The base station 100 starts (restarts) UE inactivity timer of the mobile terminal 300 in response to scheduling of downlink or uplink radio resources to the mobile terminal 300, for example. Instead of this or in combination with this, the base station 100 receives, for example, downlink data addressed to the mobile terminal 300, transmits uplink transmission permission (Uplink Grant) to the mobile terminal 300, and paging to the mobile terminal 300. The UE inactivity timer of the mobile terminal 300 may be started (resumed) in response to at least one of message transmission and reception of a radio resource allocation request from the mobile terminal 300.

When the UE inactivity timer 101 expires, the mobile terminal 300 transitions from the CONNECTED state to the IDLE state. For example, the base station 100 requests the MCN 20 (specifically, the mobility management node 200) to release a bearer with the MCN 20 related to the mobile terminal 300 in response to the expiration of the UE inactivity timer 101. The radio bearer set for the mobile terminal 300 may be released. The mobile terminal 300 may transition to the IDLE state according to the release of the radio bearer.

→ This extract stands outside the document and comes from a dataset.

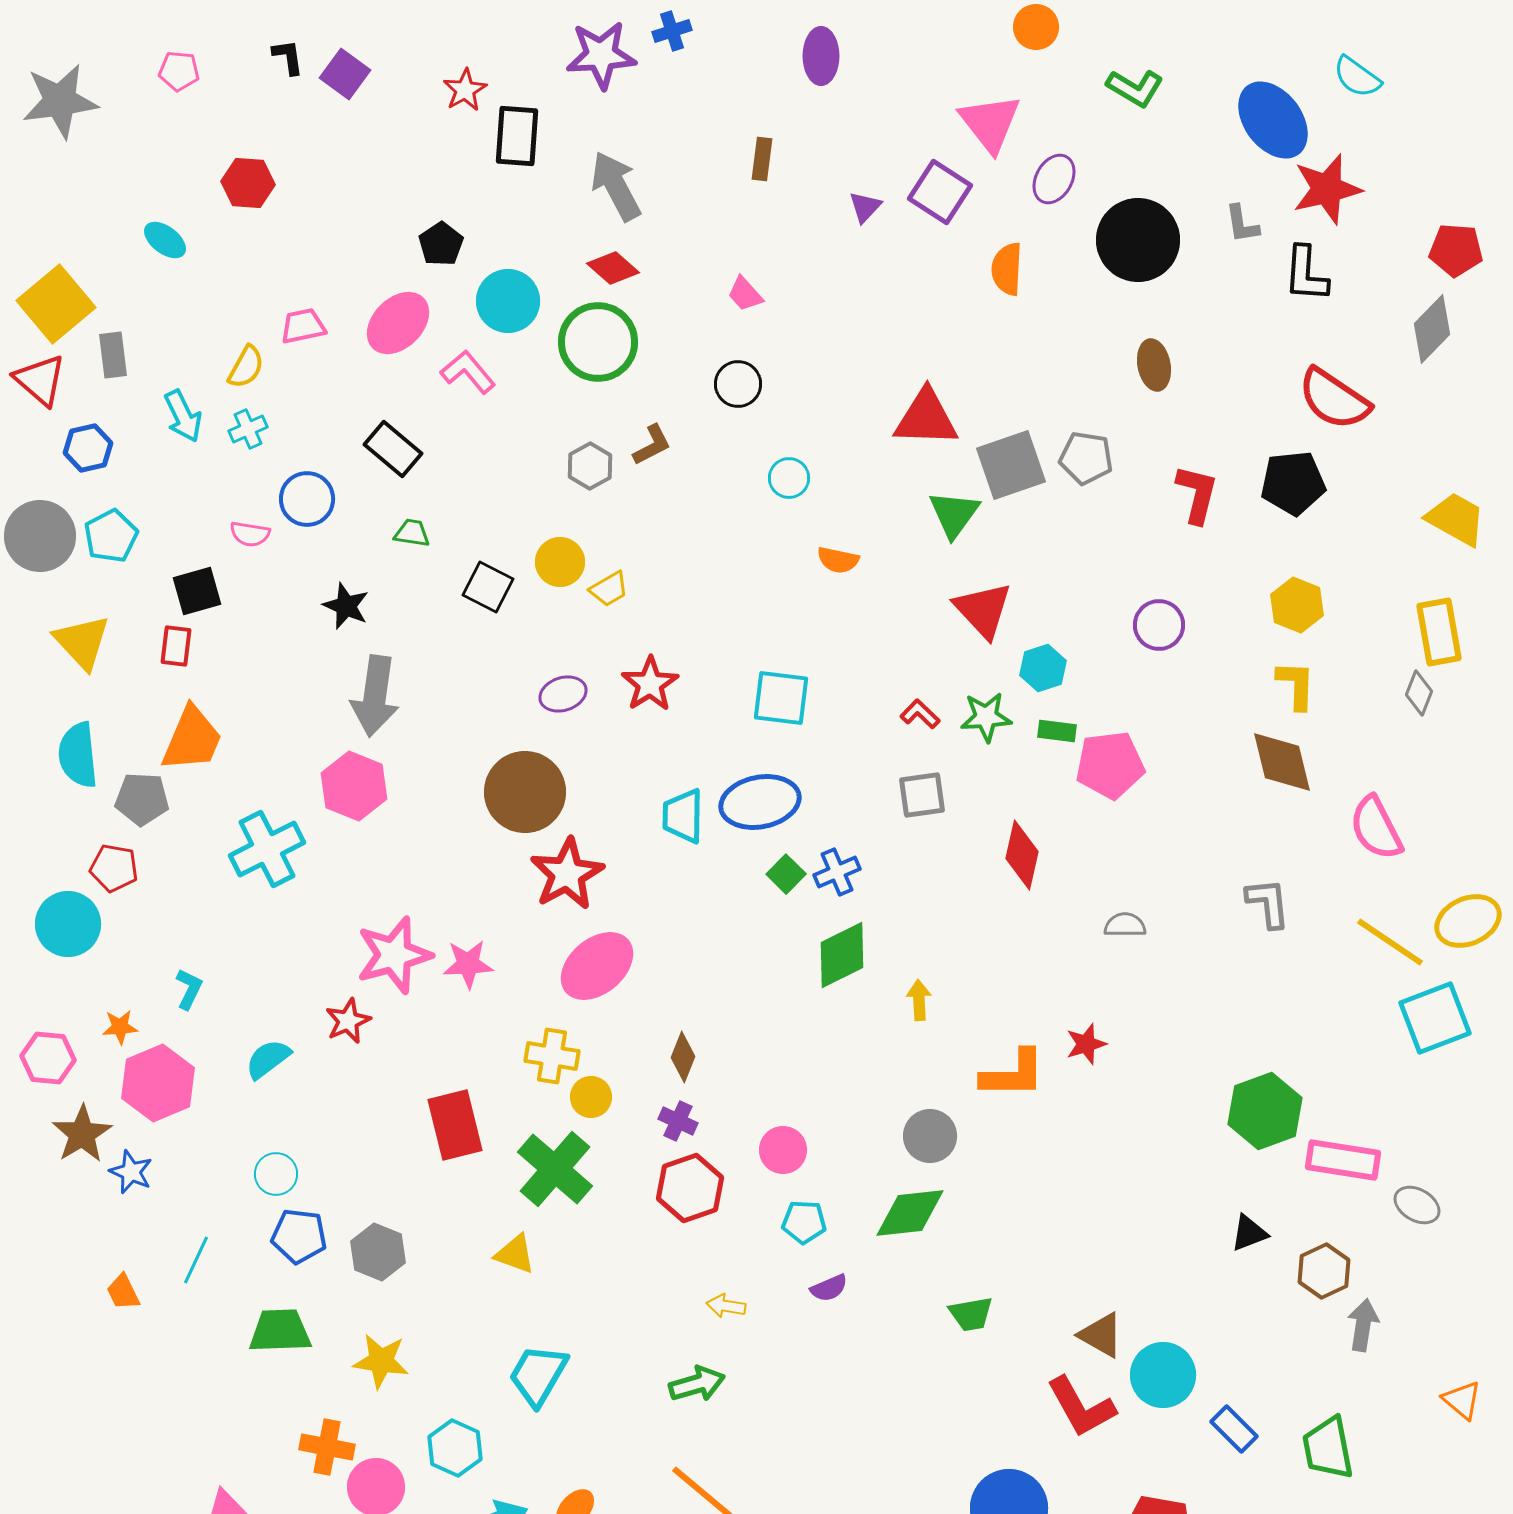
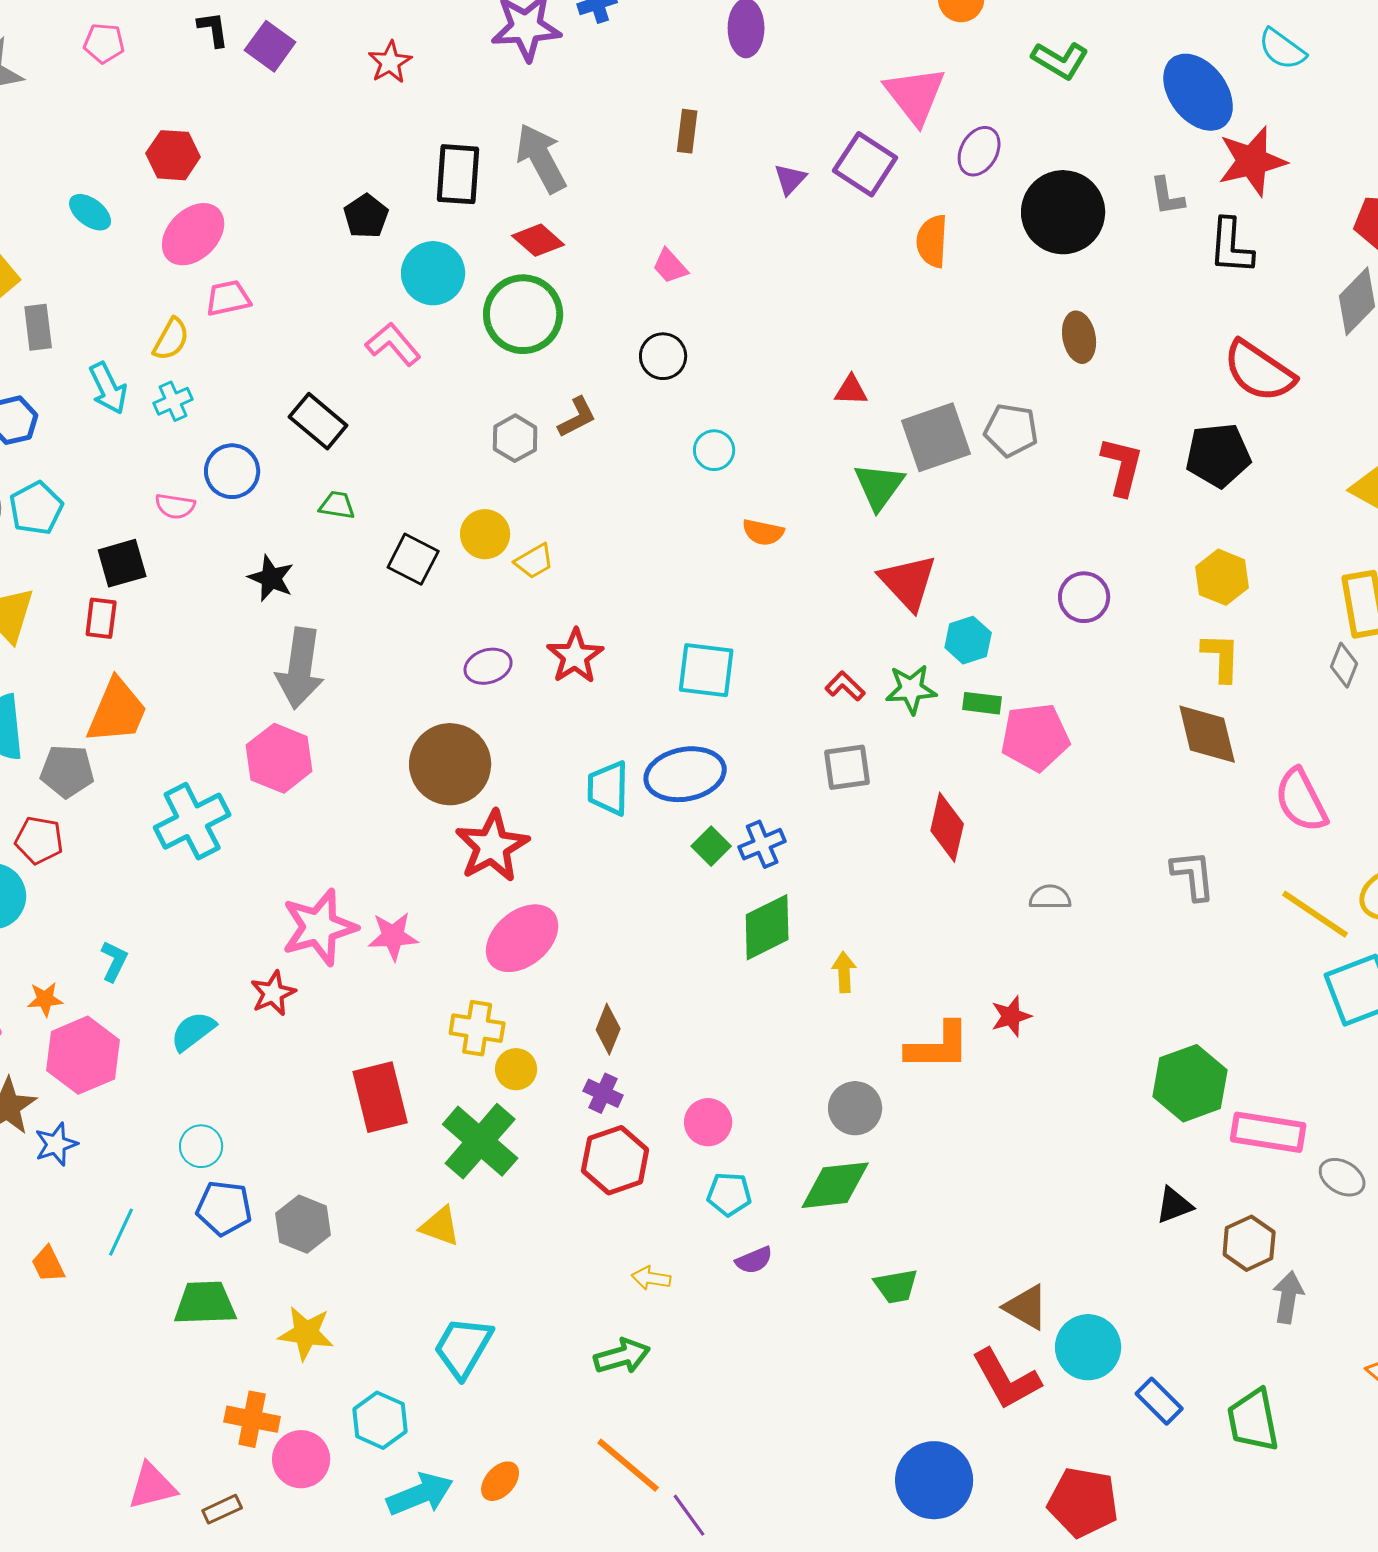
black rectangle: (517, 136) -> (458, 174), moved
pink ellipse: (398, 323) -> (193, 234), moved
red triangle: (926, 418) -> (851, 390), size x0.5
blue star: (131, 1172) -> (56, 1144), turned 30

MCN 20 is a network managed mainly by an operator who provides mobile communication services. The MCN 20 is, for example, EPC in Evolved Packet System (EPS), GPRS packet core in Universal Mobile Telecommunications System (UMTS), or a combination thereof. The MCN 20 has a control plane function including movement management and bearer management of the mobile terminal 300, and a user plane function including transfer of user data transmitted and received between the mobile terminal 300 and an external PDN. In the example of FIG. 1, the MCN 20 includes a mobility management node 200 as a control plane entity. Although not shown, the MCN 20 includes at least one forwarding node as a user plane entity. For example, in the case of UMTS, a forwarding node (not shown) includes a user plane function of Serving GPRS Support Node (SGSN) and Gateway GPRS Support Node (GGSN). In the case of EPS, the forwarding nodes include Serving Gateway (S-GW) and PDN Gateway (P-GW).

The mobility management node 200 performs mobility management and bearer management (e.g. e bearer establishment, bearer configuration change, bearer release) of the mobile terminal 300. For example, in the case of UMTS, the mobility management node 200 has an SGSN control plane function. In the case of EPS, the mobility management node 200 has a function of MME (Mobility Management Entity). The mobility management node (eg MME) 200 is connected to a plurality of base stations (eg eNB) 100 by a control interface (eg S1-MME interface), and by a transfer node (eg S-GW) and a control interface (eg S11 interface). Connected. The mobility management node 200 is responsible for exchanging Non-Access Stratum (NAS) messages between the mobile terminal 300 and the MCN 20. The NAS message is a control message that is not terminated at the RAN 10 and is transparently transmitted / received between the mobile terminal 300 and the MCN 20 without depending on the radio access scheme of the RAN 10. For example, the mobility management node 200 requests the base station 100 to set a bearer with the MCN 20 and a radio bearer with the mobile terminal 300 in response to receiving a service request message for resource allocation from the mobile terminal 300.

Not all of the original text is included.